What are you looking for ?
Advertise with us
RAIDON

Vast Data Unveils Data Center Architecture for AI Factory with Nvidia Technologies

Being deployed at CoreWeave

Vast Data Ltd. unveiled an AI cloud architecture designed to deliver high levels of performance, QoS, zero-trust security and space/cost/power efficiency for the AI factory.

Vast Data Nvidia Bluefield Intro

Building on Nvidia BlueField-3 data processing unit (DPU) technology, the company’s parallel system architecture makes it possible to disaggregate the entirety of its OS natively into AI computing machinery, transforming supercomputers into AI data engines.

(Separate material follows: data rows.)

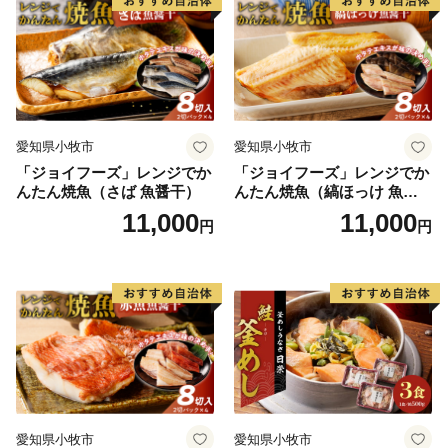
愛知県小牧市
愛知県小牧市
「ジョイフーズ」レンジでか
「ジョイフーズ」レンジでか
んたん焼魚（さば 魚醤干）
んたん焼魚（縞ほっけ 魚醤
干）
11,000
11,000
円
円
愛知県小牧市
愛知県小牧市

Vast Data Nvidia Bluefield Scheme1

The Nvidia BlueField networking platform combines robust compute power and integrated hardware accelerators to create secure and software-defined accelerated computing infrastructure for AI. By outfitting each GPU server with a dedicated BlueField DPU running a stateless container that powers the Vast parallel services OS, this architecture design embeds storage and database processing services directly into AI servers and delivers true linear data services designed to scale to hundreds of thousands of GPUs. Moreover, by removing multiple layers of x86 hardware and networking from the company’s network-attached Data Platform infrastructure, this new AI factory architecture reduces the cost, footprint, and power associated with AI data services.

Vast Nvidia Scheme1

Through its collaboration with Nvidia and this first-of-its-kind integration, Vast Data is: 

  • Maximizing data center efficiency: Its Disaggregated, Shared Everything (DASE) architecture leverages the processing power of BlueField-3 to require less independent compute and networking resources, reducing the power usage and data center footprint for Vast infrastructure by 70%. The combined end-to-end solution results in a net energy consumption savings of over 5% compared to deploying Nvidia-powered supercomputers with the previous Vast distributed data services infrastructure. 

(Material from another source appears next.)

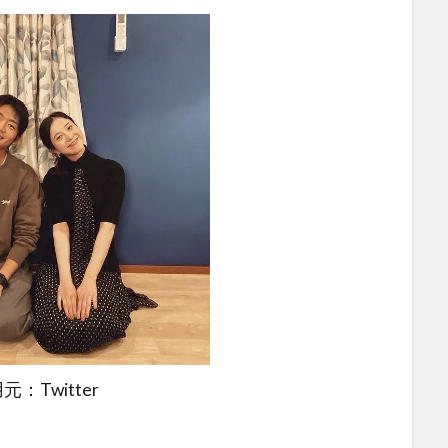
元：Twitter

  • Enabling unprecedented QoS: By providing each GPU server with a dedicated and truly parallel storage and database container, this AI factory architecture eliminates contention for data services infrastructure. The firm’s DASE architecture features extreme parallelism such that each BlueField-3 can read and write into shared namespaces of the company’s Data Platform without coordinating IO across containers. In essence, this architecture eliminates infrastructure contention at the most fundamental level. This contention-less architecture is essential for multi-tenant service providers who need to meet the contractual Service Level Objectives of their clients while also maximizing the utilization of all GPU computing assets.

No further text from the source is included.